1-4.私のクラスはS

「させない」

「ぐぇっ!」


 迷宮ラフレシアのツタが届くその直前。ギリギリ私の腕が間に合った。

 伸びてきたツタをくぐり走りながらグリュコフの首をつかんで、大柄な体を引きずっていく。緊急処置的な救助だったので顔面が地面に擦れて悲鳴が上がったけれど、必要経費として我慢してほしい。


「いつつ……な、何が起こって――って、ノエル!?」


 グリュコフが素っ頓狂な声を上げるけどそれを無視して、彼の前に立ちはだかる。

 目の前では迷宮ラフレシアがツタを唸らせていた。察するに、餌を横取りされて怒り心頭らしい。それは私でも分かる。


「て、テメっ……! まさか戦う気か!? 無茶だ!」

「ノエル、逃げてっ!」


 心配の声が聞こえてくるが、私はそれに耳を貸さず背中の荷物を下ろし敵に一歩近づく。

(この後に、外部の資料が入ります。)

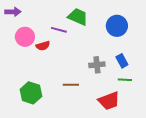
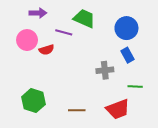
purple arrow: (13, 12) -> (38, 13), moved
blue rectangle: (122, 61) -> (128, 55), moved
brown line: (71, 85) -> (77, 110), moved

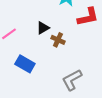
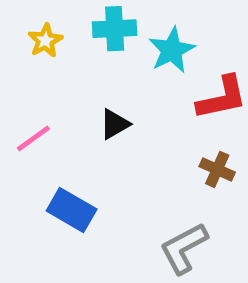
brown cross: (58, 40) -> (217, 169), moved

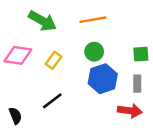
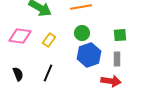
black line: (52, 101) -> (48, 73), turned -30
black semicircle: (15, 116) -> (18, 74), moved

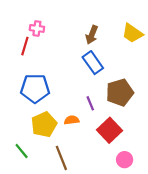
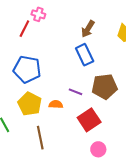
purple line: (90, 103) -> (76, 92), turned -56
yellow pentagon: (44, 124) -> (30, 104), turned -30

 それを見た迷宮ラフレシアがツタを私めがけて振るった。

 サイドスラストを噴射しつつ地面を軽く蹴り、攻撃をかわす。ツタがしたたかに地面を叩いて砕けた破片が散らばった。せっかくの買い物をダメにするわけにはいかないから急ごう。

 そう心に決め、着地と同時にもう一度地面を蹴る。ただし――今度は前に。


「危ねぇっ!」


 当然ラフレシアの攻撃が襲ってくる。ツタが高速でうねり、私を叩きのめそうと様々な角度から迫ってきた。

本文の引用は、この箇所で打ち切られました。